[Stored data entries]
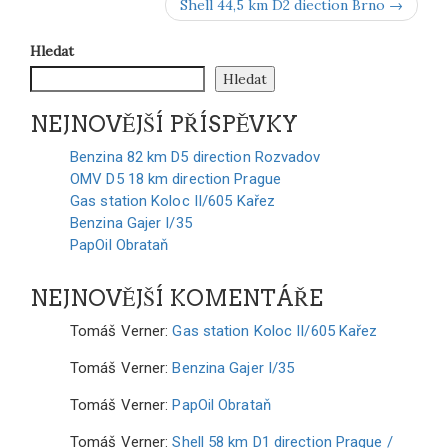
Shell 44,5 km D2 diection Brno →
Hledat
Hledat
NEJNOVĚJŠÍ PŘÍSPĚVKY
Benzina 82 km D5 direction Rozvadov
OMV D5 18 km direction Prague
Gas station Koloc II/605 Kařez
Benzina Gajer I/35
PapOil Obrataň
NEJNOVĚJŠÍ KOMENTÁŘE
Tomáš Verner
:
Gas station Koloc II/605 Kařez
Tomáš Verner
:
Benzina Gajer I/35
Tomáš Verner
:
PapOil Obrataň
Tomáš Verner
:
Shell 58 km D1 direction Prague /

- Work order: Retype each entry exactly as it appears, excluding any image.

- Response to the exercise:
Shell 44,5 km D2 diection Brno →
Hledat
Hledat
NEJNOVĚJŠÍ PŘÍSPĚVKY
Benzina 82 km D5 direction Rozvadov
OMV D5 18 km direction Prague
Gas station Koloc II/605 Kařez
Benzina Gajer I/35
PapOil Obrataň
NEJNOVĚJŠÍ KOMENTÁŘE
Tomáš Verner
:
Gas station Koloc II/605 Kařez
Tomáš Verner
:
Benzina Gajer I/35
Tomáš Verner
:
PapOil Obrataň
Tomáš Verner
:
Shell 58 km D1 direction Prague /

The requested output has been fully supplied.